Between 1975 and 1977, there is little doubt that Led Zeppelin ruled supreme as the biggest band in the world. Bigger audiences, bigger stage settings , bigger venues - lights, lasers and dragon suits. All this combined to produce some of the most iconic images of the 1970s rock era.
That era comes firmly under the spotlight in Led Zeppelin Live 1975 - 1977
The book profiles the work of three highly respected photographers. Terry O'Neill made his name documenting the fashions, styles, and celebrities of the1960s.He was also on hand to capture Led Zeppelin at Earls Court in London on May 23, 1975, at Tampa Stadium, Florida on June 3,1977 and at New York's Madison Square Garden on June 7 of the same year. Similarly in the right place at the right time was Michael Brennan. Michael had built a reputation working for various daily UK newspapers in the UK. He moved to America in 1973 and began working on various entertainment and sporting assignments. In early 1975, Michael travelled with the band on their rented luxury jet, a Boeing 720B known as The Starship. He was then in close proximity for their show on January 31,1975 at Detroit's Olympia Stadium. San Francisco based former Rolling Stone magazine chief photographer Baron Wolman was in attendance to capture what would turn out to be the Led Zeppelin's final performances in America. In front of 50,000 fans each day they performed in the open air at the Alameda County Coliseum in Oakland California, on the afternoons of July 23 and 24,1977. Baron's chronicling of the band in stark daylight offers a unique portrayal of their final appearances in a large stadium setting.

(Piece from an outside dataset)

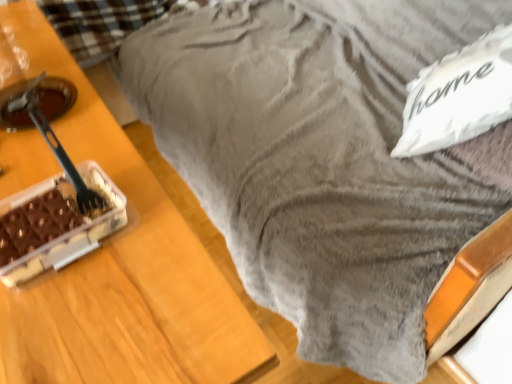 Locate an element on the screen. The height and width of the screenshot is (384, 512). free point to the right of chocolate matte cake at left is located at coordinates (164, 258). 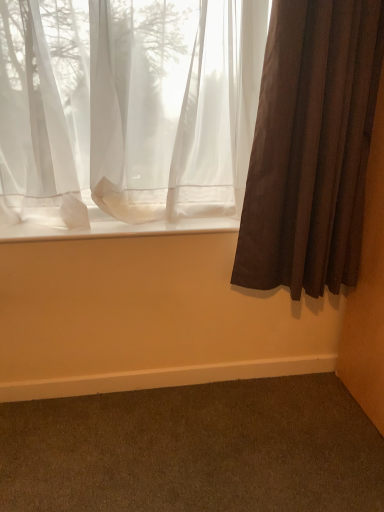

Fifty years on from their formation in 1968, Led Zeppelin's legacy continues to inspire admiration and awe. The timeless photos presented in this book accurately capture Jimmy Page, Robert Plant, John Paul Jones and John Bonham in all their on stage glory during their latter era. Compiled and edited by world renowned Led Zeppelin authority Dave Lewis, Led Zeppelin Live 1975 -1977 chronicles the period when Led Zeppelin could rightly claim to be the greatest live rock attraction on the planet.